Tentu kita tidak ingin ada Poro Duka Lain, dan kepada pemimpin di daerah, elit-elit yang memiliki kuasa, agar tidak membiarkan pasar gelap jual beli tanah dengan berbagai modus janji, hadiah, dan iming-iming lain yang menggiurkan rakyat pemilik tanah terjadi secara bebas, Makelar (baca perantara) dan investor dengan berbagai macam latar belakang dan sumber daya ekonomi yang besar juga kekuasaan secara sosial bernegosiasi langsung dengan masyarakat pemilik tanah yang minim semua sumber daya, tentu ini timpang, dan banyak ditemui transaksi jual beli tanah yang timpang dan permainan harga yang tidak adil.
Pada titik ini, sangat cukup beralasan pemerintah di daerah menyiapkan skema evaluasi, peraturan daerah atau sejenisnya yang secara khusus mengatur mengenai standar pembatasan luasan tanah yang akan dijual, dan harga yang berkeadilan.

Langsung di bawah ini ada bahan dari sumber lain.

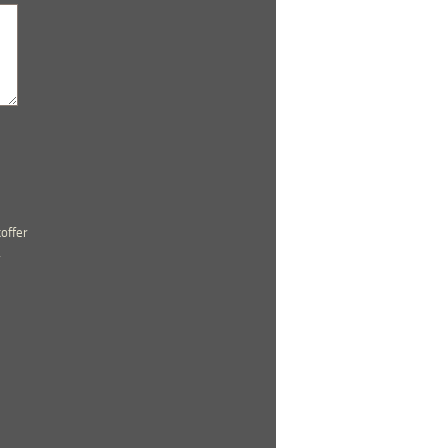
offer
r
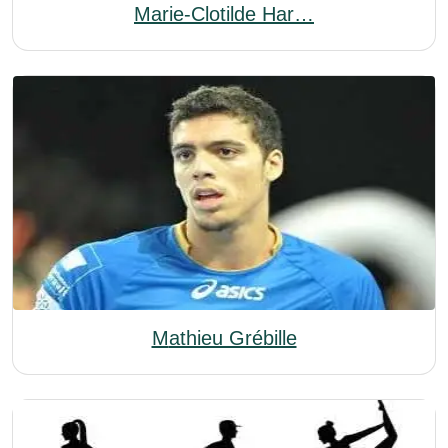
Marie-Clotilde Har…
Mathieu Grébille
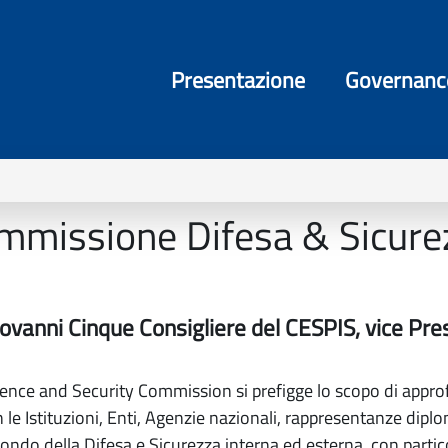
Presentazione
Governanc
mmissione Difesa & Sicure
Giovanni Cinque Consigliere del CESPIS, vice Pr
ce and Security Commission si prefigge lo scopo di approfon
on le Istituzioni, Enti, Agenzie nazionali, rappresentanze dipl
l mondo della Difesa e Sicurezza interna ed esterna, con partic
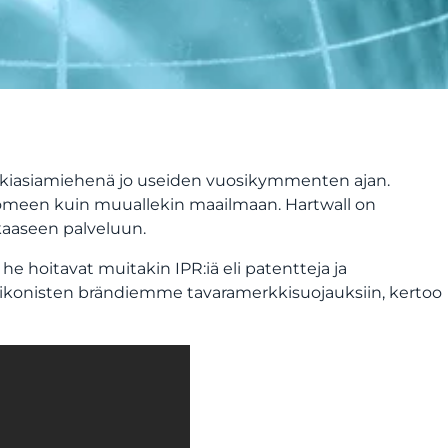
kkiasiamiehenä jo useiden vuosikymmenten ajan.
Suomeen kuin muuallekin maailmaan. Hartwall on
kaaseen palveluun.
e hoitavat muitakin IPR:iä eli patentteja ja
 ikonisten brändiemme tavaramerkkisuojauksiin, kertoo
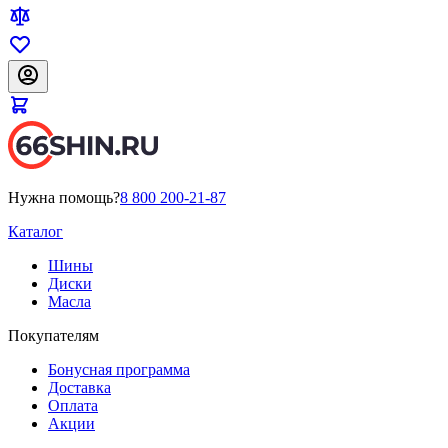
Нужна помощь?
8 800 200-21-87
Каталог
Шины
Диски
Масла
Покупателям
Бонусная программа
Доставка
Оплата
Акции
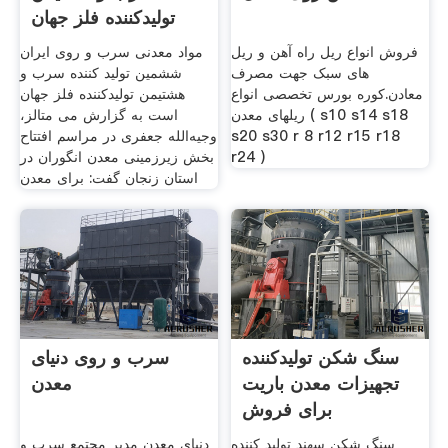
تولیدکننده فلز جهان
فروش انواع ریل راه آهن و ریل
مواد معدنی سرب و روی ایران
های سبک جهت مصرف
ششمین تولید کننده سرب و
معادن.کوره بورس تخصصی انواع
هشتیمن تولیدکننده فلز جهان
ریلهای معدن ( s10 s14 s18
است به گزارش می متالز،
s20 s30 r 8 r12 r15 r18
وجیه‌الله جعفری در مراسم افتتاح
r24 )
بخش زیرزمینی معدن انگوران در
استان زنجان گفت: برای معدن
سنگ شکن تولیدکننده
سرب و روی دنیای
تجهیزات معدن باریت
معدن
برای فروش
سنگ شکن سهند تولید کننده
دنیای معدن مدیر مجتمع سرب و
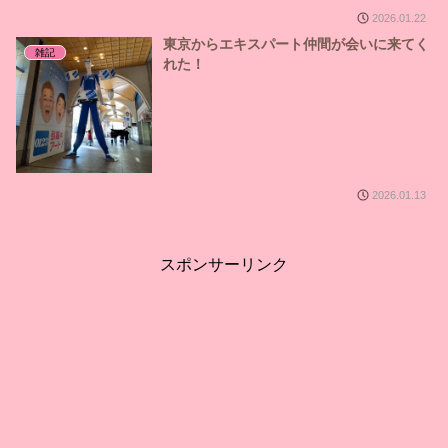
2026.01.22
東京からエキスパート仲間が会いに来てく
雑記
れた！
2026.01.13
スポンサーリンク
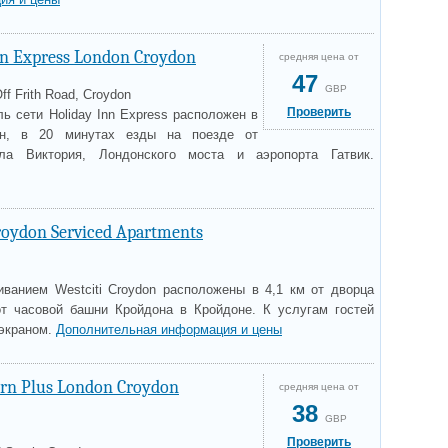
nn Express London Croydon
средняя цена от
47
GBP
Off Frith Road, Croydon
Проверить
ь сети Holiday Inn Express расположен в
он, в 20 минутах езды на поезде от
ала Виктория, Лондонского моста и аэропорта Гатвик.
roydon Serviced Apartments
ванием Westciti Croydon расположены в 4,1 км от дворца
т часовой башни Кройдона в Кройдоне. К услугам гостей
 экраном.
Дополнительная информация и цены
ern Plus London Croydon
средняя цена от
38
GBP
Проверить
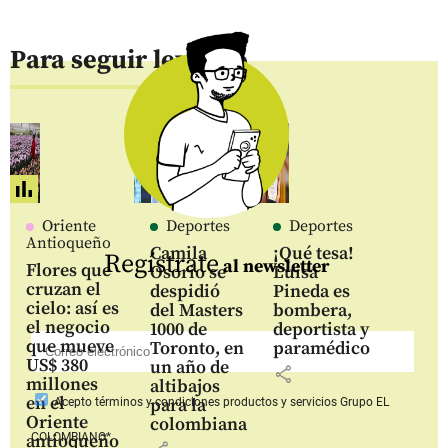
Para seguir leyendo
Oriente
Deportes
Deportes
Antioqueño
Camila
¡Qué tesa!
Regístrate
al newsletter
Flores que
Osorio se
Luisa
cruzan el
despidió
Pineda es
cielo: así es
del Masters
bombera,
el negocio
1000 de
deportista y
que mueve
Toronto, en
paramédico
US$ 380
un año de
share
millones
altibajos
en el
para la
Acepto
términos y condiciones productos y servicios
Grupo EL
Oriente
colombiana
COLOMBIANO*
antioqueño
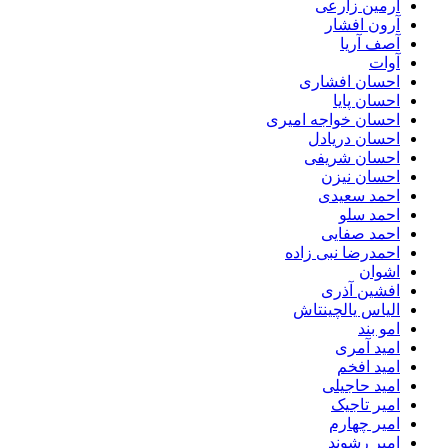
آرمین زارعی
آرون افشار
آصف آریا
آوات
احسان افشاری
احسان پایا
احسان خواجه امیری
احسان دریادل
احسان شریفی
احسان نیزن
احمد سعیدی
احمد سلو
احمد صفایی
احمدرضا نبی زاده
اشوان
افشین آذری
الیاس یالچینتاش
امو بند
امید آمری
امید افخم
امید حاجیلی
امیر تاجیک
امیر چهارم
امیر رشوند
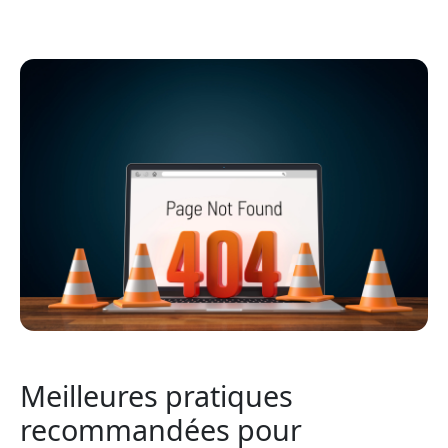
Meilleures pratiques
recommandées pour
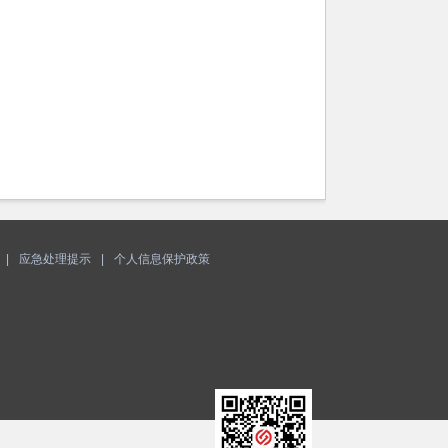
|
应急处理提示
|
个人信息保护政策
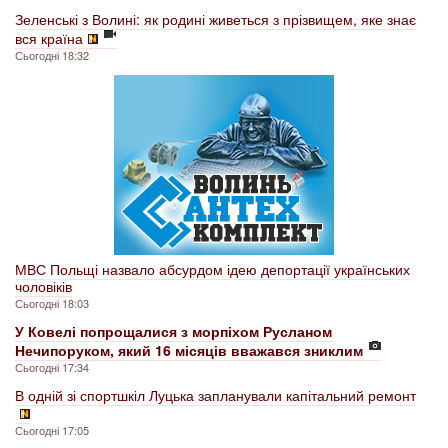
Зеленські з Волині: як родині живеться з прізвищем, яке знає
вся країна
Сьогодні 18:32
МВС Польщі назвало абсурдом ідею депортації українських
чоловіків
Сьогодні 18:03
У Ковелі попрощалися з морпіхом Русланом
Нечипоруком, який 16 місяців вважався зниклим
Сьогодні 17:34
В одній зі спортшкіл Луцька запланували капітальний ремонт
Сьогодні 17:05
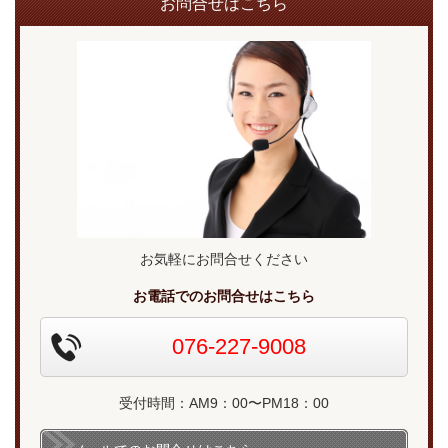
お問合せはこちら
お気軽にお問合せください
お電話でのお問合せはこちら
076-227-9008
受付時間：AM9：00〜PM18：00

Selain itu, perlu langkah antisipasi, oleh rakyat dan tentu semua pihak yang berkepentingan, terkait berbagai modus perampasan tanah.
Sebagai masyarakat sipil harus tetap resisten atas upaya-upaya kriminalisasi, hingga upaya-upaya pelemahan gerakan perlawanan rakyat terhadap perampasan tanah, apa lagi dengan menguatnya konsolidasi kepentingan ekonomi melalui pembentukan (Omnibus Law) Undang-Undang Cipta Kerja Nomor 11 Tahun 2020, yang minim elemen perlindungan sosial dan mengedepankan pendapatan dan kemudahan investasi, dibanding keberlanjutan hidup manusia dan wilayah kelolanya.
Poro Duka adalah korban dari pembiaran pemerintah, cacatnya adminstrasi, dan rapuhnya hukum, Menjadi pengingat untuk daerah-daerah tujuan wisata lainnya di Nusa Tenggara Timur.